Results showed that among <3 months old infants who were born at 29-34 wGA, RSVH rates increased by 170% and 40% within the commercial and Medicaid populations, respectively, during the 2014-2015 season when compared to the prior season.1

  • RSVH rates for <6 months old infants who were born at 29-34 wGA were 2-7 times higher than RSVH rates for <6 months old infants who were born full term in the 2014-2015 season.1

Dr. Leonard Krilov, pediatric infectious disease specialist, Winthrop-University Hospital, said: “RSV disease, a leading cause of hospitalization for babies in their first year of life in the United States, can be especially severe during the first few months of life, creating a significant burden on individual infants, their families and the health care systems who treat these vulnerable patients. These data emphasize the importance and risk of this disease in infants.”

IP use during the 2014-2015 season decreased by 45-94% and 65-95% among commercial and Medicaid populations, respectively, versus the 2013-2014 season.1 The results are based on data that evaluate independent changes in RSVH rates and IP utilization preceding and following the 2014 American Academy of Pediatrics guidance.

RSVH rates and increases of RSVH rates in the 2014-2015 RSV season were highest during the first three months in life for infants born at earlier gestational ages.1 Dr. Krilov said: “These data confirm that preterm infants – specifically those born at 29-34 wGA – are at an increased risk for hospitalization for severe RSV disease. Contributing new data to the scientific conversations among key industry stakeholders allows us to further the conversation around severe RSV disease both at this meeting and for future RSV seasons to come.”


About The Poster Presented at AMCP Nexus 2016 (poster number J14)

These data are comprised of an analysis of both RSVH rates and IP utilization during the 2014-2015 RSV season versus the 2013-2014 RSV season.
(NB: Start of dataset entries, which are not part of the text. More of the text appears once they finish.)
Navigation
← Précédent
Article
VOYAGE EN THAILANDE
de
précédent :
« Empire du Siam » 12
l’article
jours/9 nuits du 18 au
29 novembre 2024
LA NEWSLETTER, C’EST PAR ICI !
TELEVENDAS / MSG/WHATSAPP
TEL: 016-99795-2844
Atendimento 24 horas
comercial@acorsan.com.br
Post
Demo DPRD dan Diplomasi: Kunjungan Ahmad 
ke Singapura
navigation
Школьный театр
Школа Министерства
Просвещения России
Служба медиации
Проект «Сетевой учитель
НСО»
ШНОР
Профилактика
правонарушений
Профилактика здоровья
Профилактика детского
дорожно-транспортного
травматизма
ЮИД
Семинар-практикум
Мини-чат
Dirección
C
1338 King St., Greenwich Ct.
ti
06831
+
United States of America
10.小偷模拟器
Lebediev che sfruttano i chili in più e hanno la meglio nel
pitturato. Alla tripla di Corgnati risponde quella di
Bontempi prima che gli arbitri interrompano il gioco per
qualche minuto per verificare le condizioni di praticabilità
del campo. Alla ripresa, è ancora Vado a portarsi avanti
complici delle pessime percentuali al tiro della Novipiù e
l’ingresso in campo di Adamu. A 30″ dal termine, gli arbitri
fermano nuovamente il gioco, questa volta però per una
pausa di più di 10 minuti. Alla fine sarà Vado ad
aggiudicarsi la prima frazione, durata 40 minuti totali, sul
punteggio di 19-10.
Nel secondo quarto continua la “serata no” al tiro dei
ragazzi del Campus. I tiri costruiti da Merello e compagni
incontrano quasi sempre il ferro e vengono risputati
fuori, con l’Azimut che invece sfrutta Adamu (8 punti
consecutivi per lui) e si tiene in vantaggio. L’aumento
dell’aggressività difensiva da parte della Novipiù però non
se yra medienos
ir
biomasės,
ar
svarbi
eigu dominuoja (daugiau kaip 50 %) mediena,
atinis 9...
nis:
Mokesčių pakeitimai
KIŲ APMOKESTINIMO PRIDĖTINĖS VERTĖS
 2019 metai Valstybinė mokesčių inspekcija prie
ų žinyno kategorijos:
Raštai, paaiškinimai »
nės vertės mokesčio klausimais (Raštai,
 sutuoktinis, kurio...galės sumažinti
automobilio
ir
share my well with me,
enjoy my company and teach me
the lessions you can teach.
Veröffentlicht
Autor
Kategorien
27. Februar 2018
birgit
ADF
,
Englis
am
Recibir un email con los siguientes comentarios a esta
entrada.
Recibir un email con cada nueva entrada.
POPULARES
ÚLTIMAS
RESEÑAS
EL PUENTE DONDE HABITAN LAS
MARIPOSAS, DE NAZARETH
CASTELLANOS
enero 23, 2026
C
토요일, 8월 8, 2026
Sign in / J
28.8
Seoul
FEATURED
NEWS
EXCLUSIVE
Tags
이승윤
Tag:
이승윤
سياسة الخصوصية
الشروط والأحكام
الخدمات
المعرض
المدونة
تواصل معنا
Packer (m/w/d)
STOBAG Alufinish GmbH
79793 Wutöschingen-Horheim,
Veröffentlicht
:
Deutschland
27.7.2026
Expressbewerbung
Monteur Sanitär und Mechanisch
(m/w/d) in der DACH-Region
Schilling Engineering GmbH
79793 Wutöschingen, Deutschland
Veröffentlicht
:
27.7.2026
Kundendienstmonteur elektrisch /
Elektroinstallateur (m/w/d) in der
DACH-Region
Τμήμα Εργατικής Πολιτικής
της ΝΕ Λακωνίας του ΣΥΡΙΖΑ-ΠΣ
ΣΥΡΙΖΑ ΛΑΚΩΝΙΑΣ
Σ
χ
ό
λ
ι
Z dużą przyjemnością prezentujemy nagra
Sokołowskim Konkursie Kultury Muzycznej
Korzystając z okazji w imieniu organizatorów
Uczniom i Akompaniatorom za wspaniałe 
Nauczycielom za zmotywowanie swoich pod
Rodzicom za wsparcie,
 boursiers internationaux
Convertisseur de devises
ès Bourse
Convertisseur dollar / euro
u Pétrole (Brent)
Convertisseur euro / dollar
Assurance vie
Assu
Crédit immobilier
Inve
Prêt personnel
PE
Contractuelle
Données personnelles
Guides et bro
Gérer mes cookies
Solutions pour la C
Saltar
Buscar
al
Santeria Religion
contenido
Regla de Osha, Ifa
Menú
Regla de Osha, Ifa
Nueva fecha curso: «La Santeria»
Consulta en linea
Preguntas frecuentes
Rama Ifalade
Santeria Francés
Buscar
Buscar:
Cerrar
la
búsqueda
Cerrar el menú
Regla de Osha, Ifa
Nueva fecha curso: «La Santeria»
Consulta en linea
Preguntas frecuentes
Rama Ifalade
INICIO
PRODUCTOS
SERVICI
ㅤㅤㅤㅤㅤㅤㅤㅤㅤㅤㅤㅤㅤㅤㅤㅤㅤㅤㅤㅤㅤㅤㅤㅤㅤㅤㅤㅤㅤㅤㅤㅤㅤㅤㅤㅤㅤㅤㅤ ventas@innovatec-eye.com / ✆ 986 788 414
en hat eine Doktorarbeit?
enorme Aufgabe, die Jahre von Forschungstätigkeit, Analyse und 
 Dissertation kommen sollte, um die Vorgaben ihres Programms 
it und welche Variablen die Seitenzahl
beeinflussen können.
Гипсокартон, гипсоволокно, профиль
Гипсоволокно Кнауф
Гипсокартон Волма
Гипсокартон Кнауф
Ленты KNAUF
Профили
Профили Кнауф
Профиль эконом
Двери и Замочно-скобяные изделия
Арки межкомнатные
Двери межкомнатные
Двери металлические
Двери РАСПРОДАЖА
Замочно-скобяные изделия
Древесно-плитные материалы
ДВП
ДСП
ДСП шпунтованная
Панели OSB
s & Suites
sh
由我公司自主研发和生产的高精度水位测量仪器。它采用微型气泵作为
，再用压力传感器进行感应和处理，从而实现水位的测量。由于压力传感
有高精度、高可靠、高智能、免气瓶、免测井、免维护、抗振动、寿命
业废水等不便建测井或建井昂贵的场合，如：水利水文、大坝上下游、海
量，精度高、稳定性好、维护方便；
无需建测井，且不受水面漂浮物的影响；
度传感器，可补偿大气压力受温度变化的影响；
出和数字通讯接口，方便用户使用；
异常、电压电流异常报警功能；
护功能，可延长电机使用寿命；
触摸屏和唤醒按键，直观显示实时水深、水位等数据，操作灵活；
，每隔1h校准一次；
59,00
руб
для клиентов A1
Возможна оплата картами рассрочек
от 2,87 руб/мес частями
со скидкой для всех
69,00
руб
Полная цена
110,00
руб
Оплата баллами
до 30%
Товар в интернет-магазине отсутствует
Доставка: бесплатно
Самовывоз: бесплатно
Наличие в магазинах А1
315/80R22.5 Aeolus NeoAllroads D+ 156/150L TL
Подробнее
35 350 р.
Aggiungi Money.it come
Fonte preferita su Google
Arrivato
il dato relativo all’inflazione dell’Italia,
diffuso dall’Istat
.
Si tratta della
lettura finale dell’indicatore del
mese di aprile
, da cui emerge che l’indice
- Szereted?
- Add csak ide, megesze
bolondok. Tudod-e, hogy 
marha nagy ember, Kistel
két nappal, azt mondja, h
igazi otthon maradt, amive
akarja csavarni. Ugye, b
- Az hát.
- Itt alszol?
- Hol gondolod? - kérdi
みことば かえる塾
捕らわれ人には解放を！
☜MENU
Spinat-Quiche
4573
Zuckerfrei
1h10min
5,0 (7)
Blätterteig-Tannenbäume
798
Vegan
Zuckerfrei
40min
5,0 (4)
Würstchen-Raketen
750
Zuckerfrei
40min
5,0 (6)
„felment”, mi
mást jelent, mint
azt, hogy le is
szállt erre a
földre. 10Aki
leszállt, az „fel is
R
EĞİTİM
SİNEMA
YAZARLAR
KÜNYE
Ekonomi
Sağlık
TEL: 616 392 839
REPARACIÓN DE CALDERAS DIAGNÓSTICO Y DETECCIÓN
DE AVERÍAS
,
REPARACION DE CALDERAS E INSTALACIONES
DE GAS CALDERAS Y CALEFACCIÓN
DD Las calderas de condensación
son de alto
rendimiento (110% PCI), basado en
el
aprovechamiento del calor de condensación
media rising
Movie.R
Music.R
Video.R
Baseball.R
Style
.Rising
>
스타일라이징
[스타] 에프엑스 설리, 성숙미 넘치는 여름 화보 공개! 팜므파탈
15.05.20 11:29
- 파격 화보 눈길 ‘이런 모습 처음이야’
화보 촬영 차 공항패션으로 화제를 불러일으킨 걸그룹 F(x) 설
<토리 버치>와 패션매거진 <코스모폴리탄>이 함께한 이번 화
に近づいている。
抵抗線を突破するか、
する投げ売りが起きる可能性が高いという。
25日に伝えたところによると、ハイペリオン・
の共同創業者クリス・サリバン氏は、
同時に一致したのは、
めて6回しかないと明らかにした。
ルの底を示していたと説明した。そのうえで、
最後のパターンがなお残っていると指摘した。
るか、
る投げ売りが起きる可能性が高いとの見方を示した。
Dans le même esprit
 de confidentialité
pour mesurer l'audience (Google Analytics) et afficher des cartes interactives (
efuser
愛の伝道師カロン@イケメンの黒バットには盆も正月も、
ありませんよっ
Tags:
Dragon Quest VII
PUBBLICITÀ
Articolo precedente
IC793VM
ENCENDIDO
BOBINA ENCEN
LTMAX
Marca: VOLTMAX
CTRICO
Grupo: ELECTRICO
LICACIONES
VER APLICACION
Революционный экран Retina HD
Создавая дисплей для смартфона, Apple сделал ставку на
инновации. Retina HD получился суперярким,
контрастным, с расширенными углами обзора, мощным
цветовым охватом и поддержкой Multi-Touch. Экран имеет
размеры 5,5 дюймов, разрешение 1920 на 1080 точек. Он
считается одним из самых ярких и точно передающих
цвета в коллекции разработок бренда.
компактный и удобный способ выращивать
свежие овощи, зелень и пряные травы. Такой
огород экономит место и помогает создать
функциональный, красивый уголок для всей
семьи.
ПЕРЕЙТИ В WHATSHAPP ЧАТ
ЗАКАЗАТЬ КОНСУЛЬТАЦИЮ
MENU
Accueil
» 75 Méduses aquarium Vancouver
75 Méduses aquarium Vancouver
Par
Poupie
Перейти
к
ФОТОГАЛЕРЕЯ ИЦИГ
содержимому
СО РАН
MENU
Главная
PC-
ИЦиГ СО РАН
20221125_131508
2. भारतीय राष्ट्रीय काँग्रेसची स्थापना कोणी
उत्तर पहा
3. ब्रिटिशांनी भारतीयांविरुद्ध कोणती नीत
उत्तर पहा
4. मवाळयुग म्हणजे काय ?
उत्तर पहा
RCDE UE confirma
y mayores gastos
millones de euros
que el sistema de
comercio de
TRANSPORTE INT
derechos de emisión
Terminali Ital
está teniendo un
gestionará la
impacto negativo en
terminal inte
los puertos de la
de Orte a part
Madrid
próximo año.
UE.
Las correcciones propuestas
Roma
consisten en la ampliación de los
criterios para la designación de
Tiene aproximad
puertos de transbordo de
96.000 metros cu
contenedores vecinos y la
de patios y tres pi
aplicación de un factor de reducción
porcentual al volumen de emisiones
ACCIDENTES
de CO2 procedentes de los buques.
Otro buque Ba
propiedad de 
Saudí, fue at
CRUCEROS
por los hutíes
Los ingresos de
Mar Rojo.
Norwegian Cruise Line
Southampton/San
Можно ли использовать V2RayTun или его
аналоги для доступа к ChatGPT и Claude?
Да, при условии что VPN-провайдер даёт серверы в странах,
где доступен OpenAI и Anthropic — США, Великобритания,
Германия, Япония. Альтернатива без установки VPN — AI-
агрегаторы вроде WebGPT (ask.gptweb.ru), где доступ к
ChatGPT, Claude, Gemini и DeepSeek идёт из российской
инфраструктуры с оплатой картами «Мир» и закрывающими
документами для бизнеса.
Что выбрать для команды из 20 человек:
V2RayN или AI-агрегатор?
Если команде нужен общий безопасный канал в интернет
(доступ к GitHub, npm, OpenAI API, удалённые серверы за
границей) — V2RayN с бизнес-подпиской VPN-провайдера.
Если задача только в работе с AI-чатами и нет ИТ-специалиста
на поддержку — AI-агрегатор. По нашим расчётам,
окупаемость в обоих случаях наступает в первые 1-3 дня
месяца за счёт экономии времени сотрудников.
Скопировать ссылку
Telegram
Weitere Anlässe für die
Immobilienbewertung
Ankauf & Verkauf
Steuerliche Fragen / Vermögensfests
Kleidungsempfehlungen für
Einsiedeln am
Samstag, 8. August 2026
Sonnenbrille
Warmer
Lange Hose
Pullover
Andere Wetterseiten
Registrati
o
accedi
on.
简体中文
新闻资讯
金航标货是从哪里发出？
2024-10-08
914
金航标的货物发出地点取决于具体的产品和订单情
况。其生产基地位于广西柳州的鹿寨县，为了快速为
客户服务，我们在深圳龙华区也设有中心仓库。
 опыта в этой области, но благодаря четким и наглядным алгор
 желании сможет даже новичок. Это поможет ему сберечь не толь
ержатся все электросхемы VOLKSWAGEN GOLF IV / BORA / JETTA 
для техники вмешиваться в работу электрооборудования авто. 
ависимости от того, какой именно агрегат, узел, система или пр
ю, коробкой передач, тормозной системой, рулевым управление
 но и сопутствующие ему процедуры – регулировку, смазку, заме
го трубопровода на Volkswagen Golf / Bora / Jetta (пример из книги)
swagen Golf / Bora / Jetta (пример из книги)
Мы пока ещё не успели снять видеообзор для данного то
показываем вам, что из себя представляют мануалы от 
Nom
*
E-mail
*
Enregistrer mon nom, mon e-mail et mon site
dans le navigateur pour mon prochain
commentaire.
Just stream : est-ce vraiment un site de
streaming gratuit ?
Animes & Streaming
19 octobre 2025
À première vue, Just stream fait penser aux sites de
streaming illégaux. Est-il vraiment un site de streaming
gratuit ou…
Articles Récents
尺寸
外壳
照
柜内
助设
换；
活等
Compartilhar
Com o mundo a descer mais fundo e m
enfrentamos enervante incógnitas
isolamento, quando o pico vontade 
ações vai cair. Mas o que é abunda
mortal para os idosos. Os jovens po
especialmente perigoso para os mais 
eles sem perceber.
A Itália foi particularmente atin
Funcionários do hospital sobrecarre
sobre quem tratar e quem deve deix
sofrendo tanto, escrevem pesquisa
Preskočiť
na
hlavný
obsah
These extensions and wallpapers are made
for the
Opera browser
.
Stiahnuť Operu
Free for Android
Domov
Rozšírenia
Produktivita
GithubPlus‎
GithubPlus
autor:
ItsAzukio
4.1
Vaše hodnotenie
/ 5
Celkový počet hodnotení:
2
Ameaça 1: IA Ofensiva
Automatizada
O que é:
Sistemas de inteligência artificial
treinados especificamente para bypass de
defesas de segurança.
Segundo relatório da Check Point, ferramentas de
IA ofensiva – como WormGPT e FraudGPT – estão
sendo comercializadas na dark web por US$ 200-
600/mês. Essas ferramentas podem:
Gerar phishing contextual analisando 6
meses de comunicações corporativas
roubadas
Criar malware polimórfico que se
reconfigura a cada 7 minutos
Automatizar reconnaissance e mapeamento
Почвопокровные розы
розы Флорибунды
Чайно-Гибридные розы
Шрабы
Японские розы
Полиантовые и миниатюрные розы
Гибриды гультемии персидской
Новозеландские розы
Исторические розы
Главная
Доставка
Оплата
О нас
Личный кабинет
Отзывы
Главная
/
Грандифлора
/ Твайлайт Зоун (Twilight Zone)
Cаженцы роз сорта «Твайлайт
The study evaluated 1.7 million Medicaid and 1.5 million Commercial births from each respective database to assess outpatient IP use and RSVH occurrences between November 2014 and March 2015. 1.2 million Medicaid and 1.0 million commercial preterm and full-term infants without chronic lung disease or congenital heart disease were selected from the databases using DRG and ICD-9-CM codes. RSVH rates were calculated per 100 infant-seasons with Medicaid and Commercial database infants weighted by prevalence of US births. To adjust for seasonal variation, rate ratios for preterm infants were calculated relative to full-term infants.